31, 1992, to ask for a ride to the grocery store. After the older man accused him
of stealing and smacked him, Ledford pulled out a knife and stabbed Johnston to
death, according to court filings. The pathologist who did the autopsy said
Johnston suffered “one continuous or two slices to the neck” and bled to death.
After dragging Johnston’s body to another part of Johnston’s
property and covering it up, Ledford went to Johnston’s house with a knife and
demanded money from Johnston’s wife, according to court filings. He took money
and four guns from the home, tied up Johnston’s wife and left in Johnston’s
truck. He was arrested later that day.
Ledford told police he had a number of beers and smoked a
couple joints in the hours before the killing.
Ledford’s lawyers had asked the parole board to spare him,
citing a rough childhood, substance abuse from an early age and his
intellectual disability. After a hearing Monday, the board declined to grant
clemency. Following its normal practice, the board did not give a reason for
its denial.
Because of changes in brain chemistry caused by a drug
Ledford has been taking for chronic nerve pain for more than a decade, there is
a high risk that the pentobarbital Georgia plans to use to execute him will not
render him unconscious and devoid of sensation or feeling, his lawyers wrote in
a federal lawsuit filed Thursday. That would violate the prohibition against
cruel and unusual punishment enshrined in the Eighth Amendment of the U.S.
Constitution, the lawsuit says.
When challenging an execution method on those grounds, a
U.S. Supreme Court precedent requires inmates to propose a known and available
alternative. Ledford’s lawyers, therefore, proposed that he be executed by
firing squad, a method that is not allowed under Georgia law.
A federal judge dismissed the lawsuit, saying Ledford’s
attorneys had failed to show that execution by pentobarbital would be “sure or
very likely” to cause him extreme pain as required by U.S. Supreme Court
precedent. U.S. District Judge Steve Jones also said the decision to wait until
just a few days before his execution date to file the lawsuit suggested a
stalling tactic.
Ledford’s lawyers appealed to the 11th U.S. Circuit Court of
Appeals and asked that court to temporarily halt the execution. A three-judge
panel of the 11th Circuit on Monday rejected that request. Ledford’s attorneys
have asked the full 11th Circuit to take up the case.
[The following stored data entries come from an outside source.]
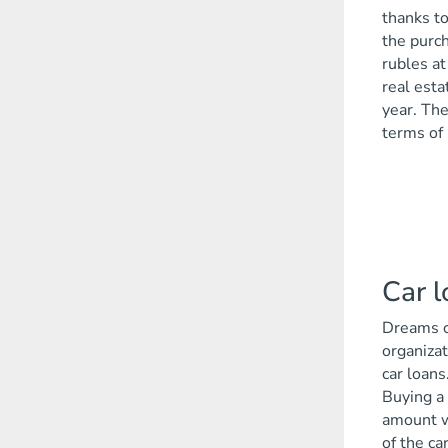
thanks to
the purch
rubles at
real esta
year. The
terms of 
Car 
Dreams co
organizat
car loans
Buying a 
amount wi
of the car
Ledford’s lawyers had also asked a state court judge to halt
the execution because he was only 20 and his brain wasn’t done developing when
he killed Johnston. Just as juvenile offenders are considered less culpable and
not the “worst of the worst” for whom the death penalty is reserved, the
execution of those under 21 is also unconstitutional, Ledford’s lawyers argue.
A Butts County Superior Court judge rejected that petition,
and Ledford’s lawyers have appealed to the state Supreme Court. The Georgia
Supreme Court, later Tuesday, rejected the appeal of the lower court refusal to
stop the execution.
Ledford was the first inmate executed this year in Georgia.
The state executed nine inmates last year, more than any other state and the
most Georgia had executed in a single calendar year since the U.S. Supreme
Court allowed the death penalty to resume 40 years ago.